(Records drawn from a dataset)
--- START ---

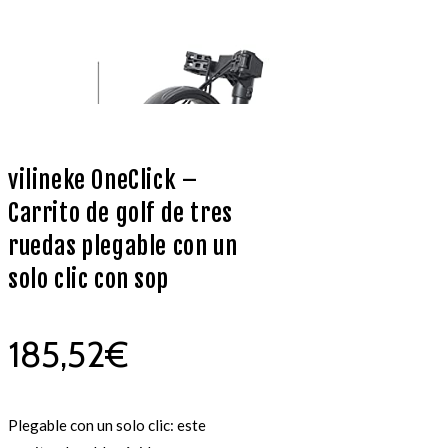
vilineke OneClick –
Carrito de golf de tres
ruedas plegable con un
solo clic con sop
185,52
€
Plegable con un solo clic: este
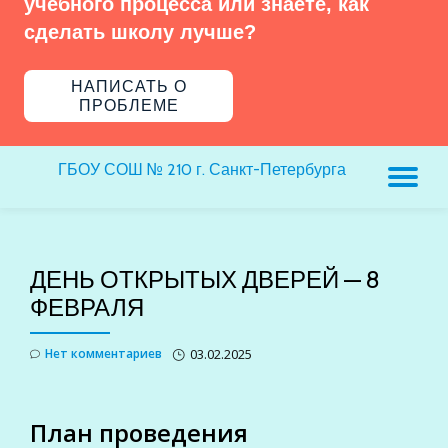
учебного процесса или знаете, как
сделать школу лучше?
НАПИСАТЬ О
ПРОБЛЕМЕ
ГБОУ СОШ № 210 г. Санкт-Петербурга
ПЕ
Н
ДЕНЬ ОТКРЫТЫХ ДВЕРЕЙ — 8
ФЕВРАЛЯ
Нет комментариев
03.02.2025
План проведения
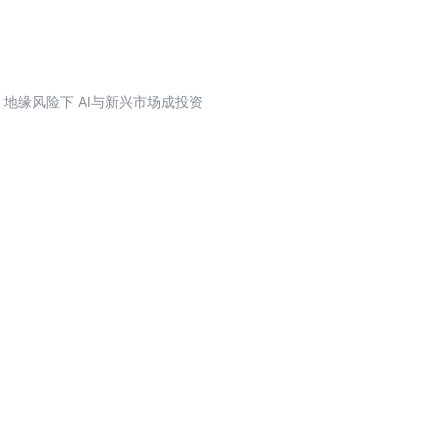
：地缘风险下 AI与新兴市场成投资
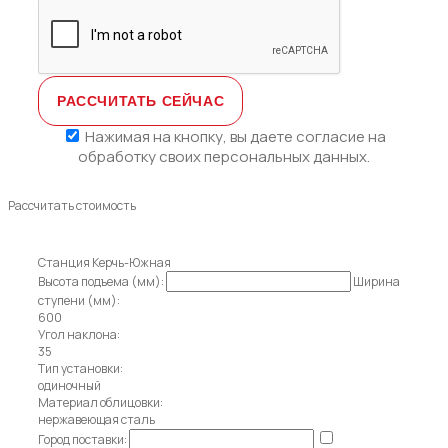
Нажимая на кнопку, вы даете
согласие на
обработку своих персональных данных.
Рассчитать стоимость
Станция Керчь-Южная
Высота подъема (мм):
Ширина
ступени (мм):
600
Угол наклона:
35
Тип установки:
одиночный
Материал облицовки:
нержавеющая сталь
Город поставки:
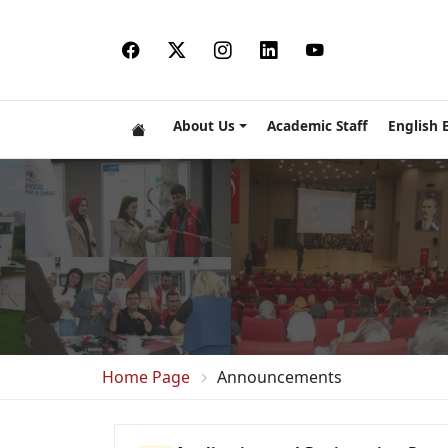
About Us
Academic Staff
English 
Home Page
Announcements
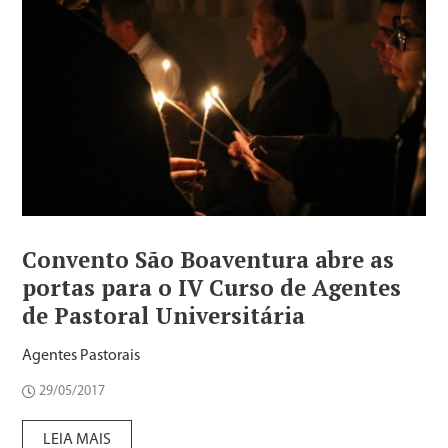
Convento São Boaventura abre as
portas para o IV Curso de Agentes
de Pastoral Universitária
Agentes Pastorais
29/05/2017
LEIA MAIS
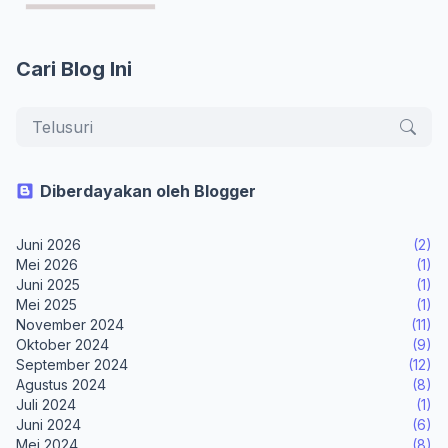
Cari Blog Ini
Diberdayakan oleh Blogger
Juni 2026
(2)
Mei 2026
(1)
Juni 2025
(1)
Mei 2025
(1)
November 2024
(11)
Oktober 2024
(9)
September 2024
(12)
Agustus 2024
(8)
Juli 2024
(1)
Juni 2024
(6)
Mei 2024
(8)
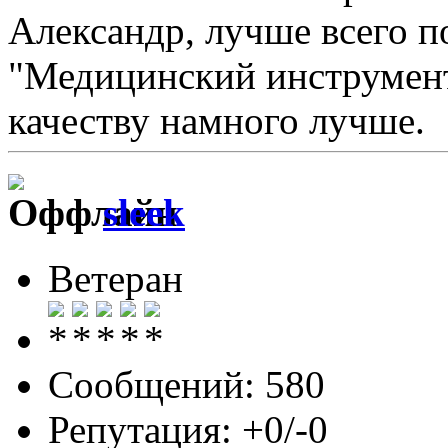
Александр, лучше всего п
"Медицинский инструмент
качеству намного лучше.
sleek
Ветеран
Сообщений: 580
Репутация: +0/-0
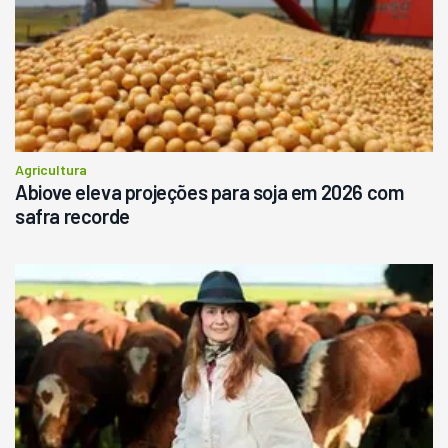
Agricultura
Abiove eleva projeções para soja em 2026 com
safra recorde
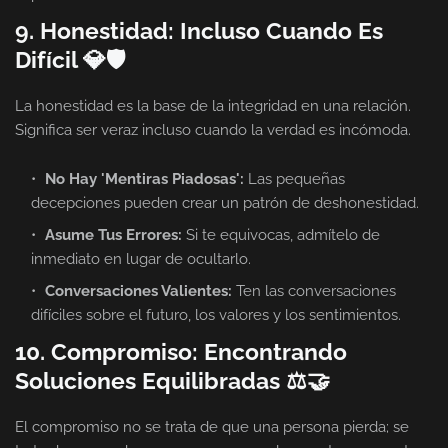
9. Honestidad: Incluso Cuando Es
Difícil 💎🛡️
La honestidad es la base de la integridad en una relación.
Significa ser veraz incluso cuando la verdad es incómoda.
No Hay 'Mentiras Piadosas':
Las pequeñas
decepciones pueden crear un patrón de deshonestidad.
Asume Tus Errores:
Si te equivocas, admítelo de
inmediato en lugar de ocultarlo.
Conversaciones Valientes:
Ten las conversaciones
difíciles sobre el futuro, los valores y los sentimientos.
10. Compromiso: Encontrando
Soluciones Equilibradas ⚖️🤝
El compromiso no se trata de que una persona pierda; se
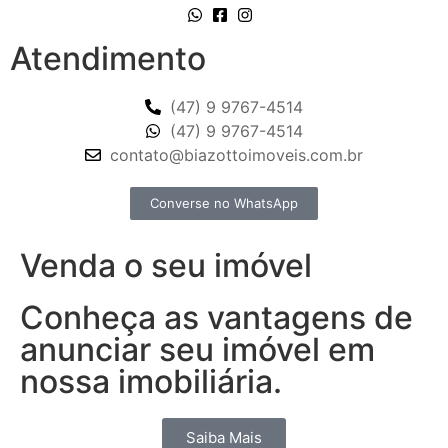
Atendimento
(47) 9 9767-4514
(47) 9 9767-4514
contato@biazottoimoveis.com.br
Converse no WhatsApp
Venda o seu imóvel
Conheça as vantagens de
anunciar seu imóvel em
nossa imobiliária.
Saiba Mais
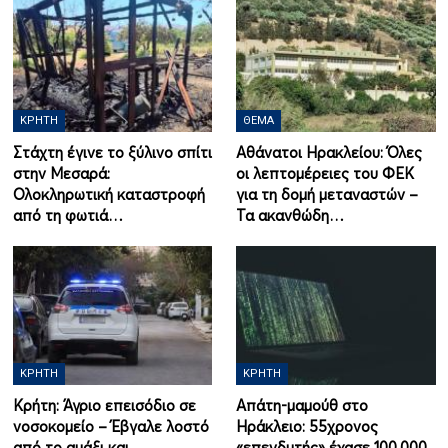
ΚΡΉΤΗ
ΘΈΜΑ
Στάχτη έγινε το ξύλινο σπίτι
Αθάνατοι Ηρακλείου: Όλες
στην Μεσαρά:
οι λεπτομέρειες του ΦΕΚ
Ολοκληρωτική καταστροφή
για τη δομή μεταναστών –
από τη φωτιά…
Τα ακανθώδη…
ΚΡΉΤΗ
ΚΡΉΤΗ
Κρήτη: Άγριο επεισόδιο σε
Απάτη-μαμούθ στο
νοσοκομείο – Έβγαλε λοστό
Ηράκλειο: 55χρονος
από το αμάξι και
«επενδυτής» έχασε 100.000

--- END ---

EXERCISE DIRECTIONS => Could you output all the entries above exactly as written, leaving out the pictures?

SOLUTION =>
vilineke OneClick –
Carrito de golf de tres
ruedas plegable con un
solo clic con sop
185,52
€
Plegable con un solo clic: este
учебного процесса или знаете, как
сделать школу лучше?
НАПИСАТЬ О
ПРОБЛЕМЕ
ГБОУ СОШ № 210 г. Санкт-Петербурга
ПЕ
Н
ДЕНЬ ОТКРЫТЫХ ДВЕРЕЙ — 8
ФЕВРАЛЯ
Нет комментариев
03.02.2025
План проведения
：地缘风险下 AI与新兴市场成投资
Нажимая на кнопку, вы даете
согласие на
обработку своих персональных данных.
Рассчитать стоимость
Станция Керчь-Южная
Высота подъема (мм):
Ширина
ступени (мм):
600
Угол наклона:
35
Тип установки:
одиночный
Материал облицовки:
нержавеющая сталь
Город поставки:
About Us
Academic Staff
English 
Home Page
Announcements
Convento São Boaventura abre as
portas para o IV Curso de Agentes
de Pastoral Universitária
Agentes Pastorais
29/05/2017
LEIA MAIS
Cari Blog Ini
Diberdayakan oleh Blogger
Juni 2026
(2)
Mei 2026
(1)
Juni 2025
(1)
Mei 2025
(1)
November 2024
(11)
Oktober 2024
(9)
September 2024
(12)
Agustus 2024
(8)
Juli 2024
(1)
Juni 2024
(6)
Mei 2024
(8)
Александр, лучше всего п
"Медицинский инструмент
качеству намного лучше.
sleek
Ветеран
Сообщений: 580
Репутация: +0/-0
Agricultura
Abiove eleva projeções para soja em 2026 com
safra recorde
9. Honestidad: Incluso Cuando Es
Difícil 💎🛡️
La honestidad es la base de la integridad en una relación.
Significa ser veraz incluso cuando la verdad es incómoda.
No Hay 'Mentiras Piadosas':
Las pequeñas
decepciones pueden crear un patrón de deshonestidad.
Asume Tus Errores:
Si te equivocas, admítelo de
inmediato en lugar de ocultarlo.
Conversaciones Valientes:
Ten las conversaciones
difíciles sobre el futuro, los valores y los sentimientos.
10. Compromiso: Encontrando
Soluciones Equilibradas ⚖️🤝
El compromiso no se trata de que una persona pierda; se
Atendimento
(47) 9 9767-4514
(47) 9 9767-4514
contato@biazottoimoveis.com.br
Converse no WhatsApp
Venda o seu imóvel
Conheça as vantagens de
anunciar seu imóvel em
nossa imobiliária.
Saiba Mais
ΚΡΉΤΗ
ΘΈΜΑ
Στάχτη έγινε το ξύλινο σπίτι
Αθάνατοι Ηρακλείου: Όλες
στην Μεσαρά:
οι λεπτομέρειες του ΦΕΚ
Ολοκληρωτική καταστροφή
για τη δομή μεταναστών –
από τη φωτιά…
Τα ακανθώδη…
ΚΡΉΤΗ
ΚΡΉΤΗ
Κρήτη: Άγριο επεισόδιο σε
Απάτη-μαμούθ στο
νοσοκομείο – Έβγαλε λοστό
Ηράκλειο: 55χρονος
από το αμάξι και
«επενδυτής» έχασε 100.000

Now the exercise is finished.